My husband makes it a point to compliment me every day on my appearance. He makes sure to tell me that I beautiful and I know that each time he says it he means it. I just wish I could believe him. I've never been one to take a compliment with a smile. Typically I laugh and say thanks, but I always feel like they're just trying to make me feel better, even if that's not how I truly look to the world.
I can see what I want to look like. I can see it clear as day. Curvy, but toned and in decent shape. Today I am very curvy, but not toned in any way possible. I look at myself and see every imperfection. I know that's a common trait among us women, but sometimes I feel like I do it more than most. I wish I could see myself through others eyes, especially my husbands.
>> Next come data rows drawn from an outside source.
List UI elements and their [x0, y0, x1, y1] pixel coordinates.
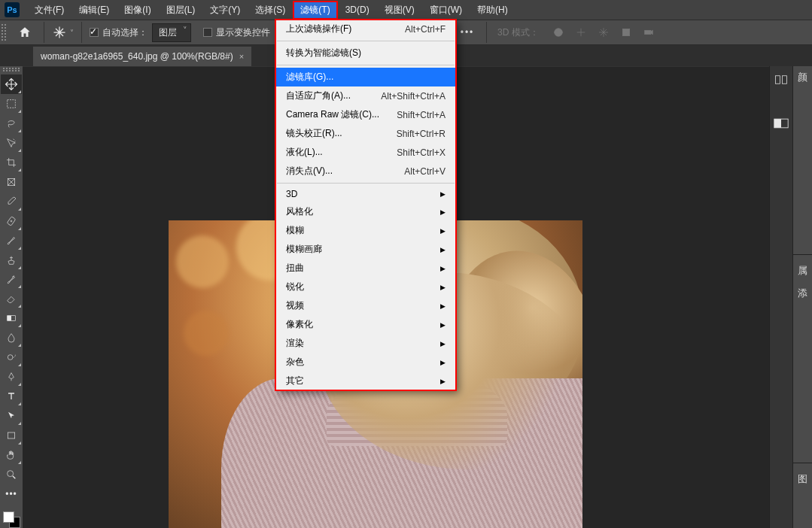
color-swatch[interactable] — [2, 511, 21, 528]
foreground-color-icon — [3, 511, 14, 523]
tool-quick-select[interactable] — [1, 133, 22, 153]
svg-rect-8 — [8, 316, 16, 321]
menu-item[interactable]: 滤镜库(G)... — [275, 68, 456, 86]
menu-item[interactable]: 像素化 — [275, 315, 456, 334]
svg-rect-6 — [8, 178, 14, 185]
menu-file[interactable]: 文件(F) — [27, 1, 71, 20]
panel-dock-collapsed — [769, 66, 792, 528]
svg-rect-11 — [8, 432, 14, 438]
menu-item-shortcut: Shift+Ctrl+A — [397, 110, 446, 120]
panel-toggle-icon[interactable] — [771, 69, 792, 90]
menu-separator — [277, 41, 455, 41]
menu-item[interactable]: 其它 — [275, 372, 456, 390]
menu-image[interactable]: 图像(I) — [117, 1, 158, 20]
tool-eraser[interactable] — [1, 289, 22, 308]
tool-crop[interactable] — [1, 153, 22, 172]
menubar: Ps 文件(F) 编辑(E) 图像(I) 图层(L) 文字(Y) 选择(S) 滤… — [0, 0, 812, 20]
menu-item[interactable]: 模糊 — [275, 221, 456, 240]
tool-eyedropper[interactable] — [1, 192, 22, 211]
menu-item-label: 转换为智能滤镜(S) — [286, 47, 361, 59]
home-button[interactable] — [14, 22, 36, 43]
menu-item-label: 消失点(V)... — [286, 165, 333, 178]
tool-path-select[interactable] — [1, 406, 22, 426]
tool-hand[interactable] — [1, 445, 22, 465]
menu-item-label: 其它 — [286, 375, 304, 387]
svg-rect-3 — [625, 31, 628, 34]
tool-pen[interactable] — [1, 367, 22, 387]
menu-item[interactable]: 杂色 — [275, 353, 456, 372]
svg-rect-4 — [644, 30, 650, 34]
panel-tab-properties[interactable]: 属 — [795, 259, 810, 282]
menu-3d[interactable]: 3D(D) — [338, 2, 377, 18]
tool-dodge[interactable] — [1, 347, 22, 367]
menu-item[interactable]: 消失点(V)...Alt+Ctrl+V — [275, 162, 456, 181]
menu-edit[interactable]: 编辑(E) — [71, 1, 117, 20]
document-tab[interactable]: woman-g82e1a6965_640.jpg @ 100%(RGB/8#) … — [33, 47, 251, 66]
tool-shape[interactable] — [1, 426, 22, 445]
divider — [793, 463, 812, 463]
tool-marquee[interactable] — [1, 94, 22, 114]
menu-window[interactable]: 窗口(W) — [422, 1, 470, 20]
menu-type[interactable]: 文字(Y) — [202, 1, 248, 20]
scale-3d-icon — [620, 26, 632, 38]
divider — [44, 22, 44, 43]
tool-preset[interactable]: ˅ — [52, 25, 74, 40]
menu-item[interactable]: 模糊画廊 — [275, 240, 456, 259]
menu-item[interactable]: 液化(L)...Shift+Ctrl+X — [275, 143, 456, 162]
menu-item[interactable]: 风格化 — [275, 202, 456, 221]
checkbox-off-icon — [203, 28, 212, 37]
tool-clone[interactable] — [1, 250, 22, 270]
show-transform-label: 显示变换控件 — [216, 26, 270, 39]
svg-rect-14 — [783, 76, 787, 84]
svg-point-0 — [554, 29, 562, 37]
menu-item-label: 模糊画廊 — [286, 243, 322, 256]
tool-frame[interactable] — [1, 172, 22, 192]
tool-blur[interactable] — [1, 328, 22, 347]
panel-tab-add[interactable]: 添 — [795, 282, 810, 305]
menu-item-label: 自适应广角(A)... — [286, 90, 351, 102]
menu-item[interactable]: 镜头校正(R)...Shift+Ctrl+R — [275, 124, 456, 143]
menu-item[interactable]: 视频 — [275, 296, 456, 315]
menu-item[interactable]: 渲染 — [275, 334, 456, 353]
menu-help[interactable]: 帮助(H) — [470, 1, 515, 20]
tool-gradient[interactable] — [1, 308, 22, 328]
menu-item[interactable]: 扭曲 — [275, 259, 456, 278]
move-3d-icon — [598, 26, 610, 38]
menu-layer[interactable]: 图层(L) — [159, 1, 203, 20]
menu-view[interactable]: 视图(V) — [377, 1, 422, 20]
menu-item-label: 扭曲 — [286, 262, 304, 275]
tool-healing[interactable] — [1, 211, 22, 231]
menu-item-label: 液化(L)... — [286, 146, 323, 159]
options-grip[interactable] — [2, 24, 6, 41]
auto-select-checkbox[interactable]: 自动选择： — [90, 26, 147, 39]
menu-item[interactable]: 上次滤镜操作(F)Alt+Ctrl+F — [275, 20, 456, 38]
panel-swatch-icon[interactable] — [771, 113, 792, 134]
tool-edit-toolbar[interactable]: ••• — [1, 484, 22, 504]
menu-item-label: 渲染 — [286, 337, 304, 350]
mode-3d-label: 3D 模式： — [497, 26, 539, 39]
tool-history-brush[interactable] — [1, 270, 22, 290]
svg-rect-7 — [7, 216, 16, 226]
panel-tab-layers[interactable]: 图 — [795, 468, 810, 490]
menu-item[interactable]: 锐化 — [275, 278, 456, 296]
menu-select[interactable]: 选择(S) — [248, 1, 293, 20]
menu-item[interactable]: 自适应广角(A)...Alt+Shift+Ctrl+A — [275, 86, 456, 105]
more-options-button[interactable]: ••• — [456, 22, 479, 43]
tool-lasso[interactable] — [1, 114, 22, 133]
tool-zoom[interactable] — [1, 465, 22, 484]
toolbox-grip[interactable] — [3, 68, 20, 71]
menu-item-label: 像素化 — [286, 318, 313, 331]
menu-filter[interactable]: 滤镜(T) — [293, 1, 337, 20]
menu-item[interactable]: 转换为智能滤镜(S) — [275, 44, 456, 62]
tool-move[interactable] — [1, 74, 22, 94]
show-transform-checkbox[interactable]: 显示变换控件 — [203, 26, 270, 39]
menu-item-shortcut: Alt+Ctrl+V — [404, 166, 446, 177]
auto-select-combo[interactable]: 图层 — [152, 23, 191, 42]
menu-item-shortcut: Alt+Ctrl+F — [405, 24, 446, 35]
close-icon[interactable]: × — [239, 52, 244, 61]
menu-item[interactable]: Camera Raw 滤镜(C)...Shift+Ctrl+A — [275, 105, 456, 124]
tool-type[interactable] — [1, 387, 22, 406]
panel-tab-color[interactable]: 颜 — [795, 66, 810, 89]
tool-brush[interactable] — [1, 231, 22, 250]
menu-item[interactable]: 3D — [275, 186, 456, 202]
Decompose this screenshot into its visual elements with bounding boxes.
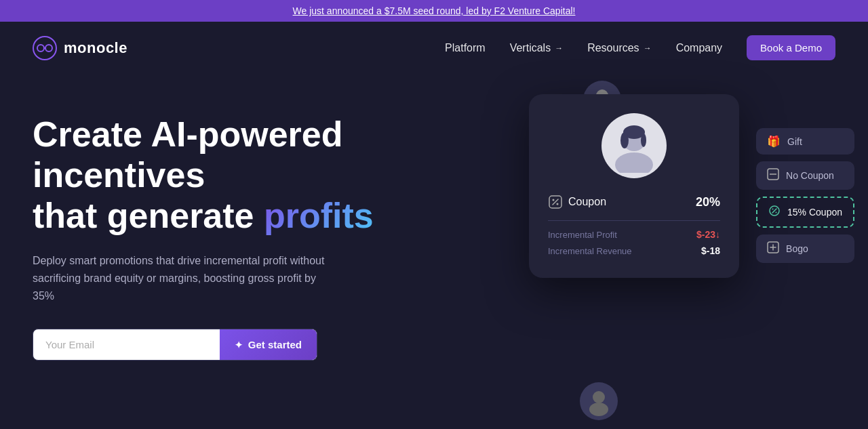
hero-title-highlight: profits xyxy=(264,196,374,235)
option-15-coupon[interactable]: 15% Coupon xyxy=(756,197,854,228)
svg-point-21 xyxy=(589,403,608,416)
option-gift-label: Gift xyxy=(787,136,802,147)
nav-platform[interactable]: Platform xyxy=(445,42,486,54)
main-content: Create AI-powered incentives that genera… xyxy=(0,74,868,427)
coupon-icon xyxy=(548,195,563,209)
svg-point-9 xyxy=(620,132,629,148)
svg-point-12 xyxy=(553,199,555,201)
coupon-value: 20% xyxy=(696,195,720,209)
incremental-profit-row: Incremental Profit $-23↓ xyxy=(548,229,720,240)
get-started-button[interactable]: ✦ Get started xyxy=(220,329,317,360)
bogo-icon xyxy=(767,241,779,256)
option-bogo-label: Bogo xyxy=(786,243,808,254)
announcement-banner: We just announced a $7.5M seed round, le… xyxy=(0,0,868,22)
options-panel: 🎁 Gift No Coupon xyxy=(756,128,854,263)
email-form: ✦ Get started xyxy=(33,329,317,361)
svg-point-17 xyxy=(772,209,774,210)
nav-links: Platform Verticals → Resources → Company… xyxy=(445,35,835,60)
incremental-revenue-row: Incremental Revenue $-18 xyxy=(548,245,720,256)
announcement-link[interactable]: We just announced a $7.5M seed round, le… xyxy=(293,5,576,16)
option-no-coupon-label: No Coupon xyxy=(786,170,834,181)
svg-point-1 xyxy=(37,45,44,52)
navbar: monocle Platform Verticals → Resources →… xyxy=(0,22,868,74)
option-bogo[interactable]: Bogo xyxy=(756,234,854,263)
svg-point-20 xyxy=(593,391,605,403)
hero-title-line2-normal: that generate xyxy=(33,196,264,235)
card-coupon-row: Coupon 20% xyxy=(548,195,720,209)
fifteen-coupon-icon xyxy=(768,205,781,220)
incremental-profit-label: Incremental Profit xyxy=(548,230,617,240)
svg-point-7 xyxy=(615,152,653,173)
verticals-arrow-icon: → xyxy=(555,43,563,53)
svg-point-13 xyxy=(557,203,559,205)
avatar-bottom xyxy=(580,382,618,420)
star-icon: ✦ xyxy=(235,340,243,350)
avatar-bottom-image xyxy=(584,386,614,416)
svg-point-10 xyxy=(641,134,646,147)
gift-icon: 🎁 xyxy=(767,135,781,148)
user-avatar xyxy=(601,113,667,178)
coupon-label: Coupon xyxy=(548,195,606,209)
hero-subtitle: Deploy smart promotions that drive incre… xyxy=(33,252,331,304)
svg-point-2 xyxy=(45,45,52,52)
resources-arrow-icon: → xyxy=(644,43,652,53)
card-divider xyxy=(548,220,720,221)
no-coupon-icon xyxy=(767,168,779,183)
main-card: Coupon 20% Incremental Profit $-23↓ Incr… xyxy=(529,94,739,278)
user-avatar-image xyxy=(607,119,661,173)
logo-text: monocle xyxy=(64,39,127,57)
option-no-coupon[interactable]: No Coupon xyxy=(756,161,854,190)
book-demo-button[interactable]: Book a Demo xyxy=(747,35,835,60)
left-content: Create AI-powered incentives that genera… xyxy=(33,101,385,361)
svg-point-18 xyxy=(776,212,777,213)
nav-resources[interactable]: Resources → xyxy=(587,42,651,54)
hero-title: Create AI-powered incentives that genera… xyxy=(33,115,385,236)
incremental-revenue-label: Incremental Revenue xyxy=(548,246,632,256)
option-gift[interactable]: 🎁 Gift xyxy=(756,128,854,155)
logo-icon xyxy=(33,36,57,60)
option-15-coupon-label: 15% Coupon xyxy=(787,207,842,218)
nav-verticals[interactable]: Verticals → xyxy=(510,42,563,54)
nav-company[interactable]: Company xyxy=(676,42,722,54)
right-content: Coupon 20% Incremental Profit $-23↓ Incr… xyxy=(475,74,868,427)
hero-title-line1: Create AI-powered incentives xyxy=(33,115,343,195)
logo[interactable]: monocle xyxy=(33,36,127,60)
cta-label: Get started xyxy=(248,339,302,350)
incremental-revenue-value: $-18 xyxy=(701,245,720,256)
incremental-profit-value: $-23↓ xyxy=(696,229,720,240)
email-input[interactable] xyxy=(33,329,220,360)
I'm at a point in my life where I fell like I have hit my physical peak and not iw's all down hill from here. I want to be healthy so that I feel better about myself, but also because I want to get pregnant. My husband and I have started trying and I want to give us the best chance possible. I also want to bounce-back after pregnancy and have enery to keep up with our little one. I don't want to be the mom that's never in pictures with her children because she never liked the way she looked. I have a mother like that I my childhood is empty of photos with her. I want to be better and have a better outlook on myself and my life.
It's easy to say you want one thing and then do the complete opposite, especially when it comes to diet and exercise. I'm hoping to start my "transformation" with a new haircut and possibly some new shoes. Change the things I can to help motivate the changes for things a bit more difficult to correct.I know I'm beautiful. We're all beautiful. I just need to see it to believe it.